*** Opening of Records for processing ***

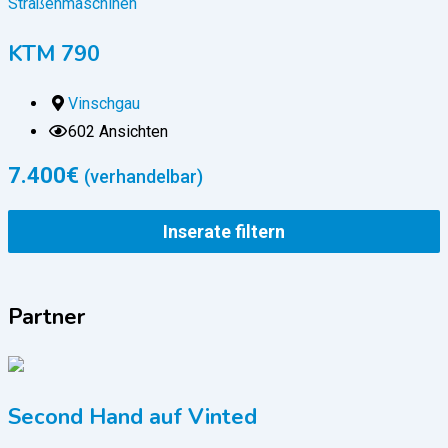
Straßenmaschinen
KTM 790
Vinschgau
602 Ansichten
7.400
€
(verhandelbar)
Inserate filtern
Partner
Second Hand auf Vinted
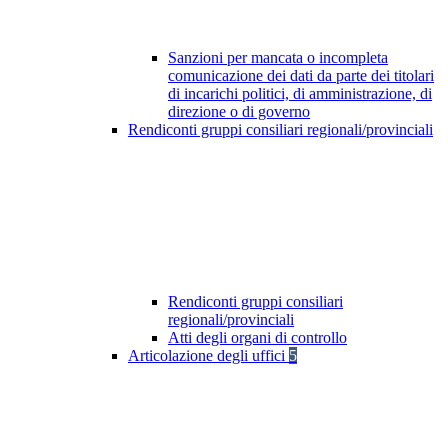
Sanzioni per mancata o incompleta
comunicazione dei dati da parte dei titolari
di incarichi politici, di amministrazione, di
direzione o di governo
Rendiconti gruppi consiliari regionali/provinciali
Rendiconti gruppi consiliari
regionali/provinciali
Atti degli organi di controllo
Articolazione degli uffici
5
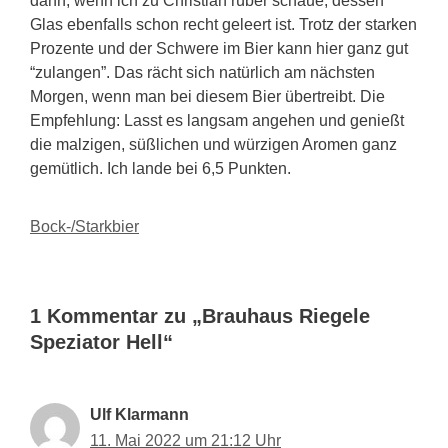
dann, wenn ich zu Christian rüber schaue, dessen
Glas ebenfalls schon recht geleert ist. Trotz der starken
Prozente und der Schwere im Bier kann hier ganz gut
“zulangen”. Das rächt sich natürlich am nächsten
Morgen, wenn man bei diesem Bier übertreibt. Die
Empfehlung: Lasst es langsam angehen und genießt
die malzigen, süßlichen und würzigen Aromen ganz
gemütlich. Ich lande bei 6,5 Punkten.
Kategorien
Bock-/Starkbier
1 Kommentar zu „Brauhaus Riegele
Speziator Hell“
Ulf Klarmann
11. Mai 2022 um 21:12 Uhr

*** Close of Records for processing ***
*** Opening of Records for processing ***

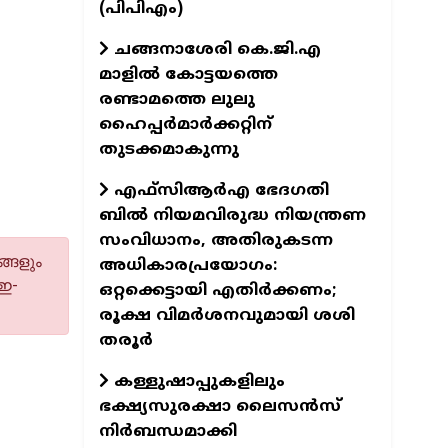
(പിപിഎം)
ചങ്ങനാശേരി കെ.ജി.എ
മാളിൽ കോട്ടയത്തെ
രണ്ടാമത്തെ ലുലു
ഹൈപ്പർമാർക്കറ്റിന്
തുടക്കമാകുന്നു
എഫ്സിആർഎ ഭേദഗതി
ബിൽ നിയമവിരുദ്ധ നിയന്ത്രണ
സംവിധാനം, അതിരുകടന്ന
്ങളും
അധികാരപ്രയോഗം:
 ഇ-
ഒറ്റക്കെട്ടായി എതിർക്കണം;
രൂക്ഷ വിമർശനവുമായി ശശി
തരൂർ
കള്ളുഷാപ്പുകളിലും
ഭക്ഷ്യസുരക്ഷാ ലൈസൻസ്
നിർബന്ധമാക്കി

*** Close of Records for processing ***

* [What you have to do] Respond with the exact lines above running from the one containing "comunicazione dei dati da parte dei titolari" to the one containing "11. Mai 2022 um 21:12 Uhr", both ends kept and no pictures included.

* [Response box]
comunicazione dei dati da parte dei titolari
di incarichi politici, di amministrazione, di
direzione o di governo
Rendiconti gruppi consiliari regionali/provinciali
Rendiconti gruppi consiliari
regionali/provinciali
Atti degli organi di controllo
Articolazione degli uffici
5
dann, wenn ich zu Christian rüber schaue, dessen
Glas ebenfalls schon recht geleert ist. Trotz der starken
Prozente und der Schwere im Bier kann hier ganz gut
“zulangen”. Das rächt sich natürlich am nächsten
Morgen, wenn man bei diesem Bier übertreibt. Die
Empfehlung: Lasst es langsam angehen und genießt
die malzigen, süßlichen und würzigen Aromen ganz
gemütlich. Ich lande bei 6,5 Punkten.
Kategorien
Bock-/Starkbier
1 Kommentar zu „Brauhaus Riegele
Speziator Hell“
Ulf Klarmann
11. Mai 2022 um 21:12 Uhr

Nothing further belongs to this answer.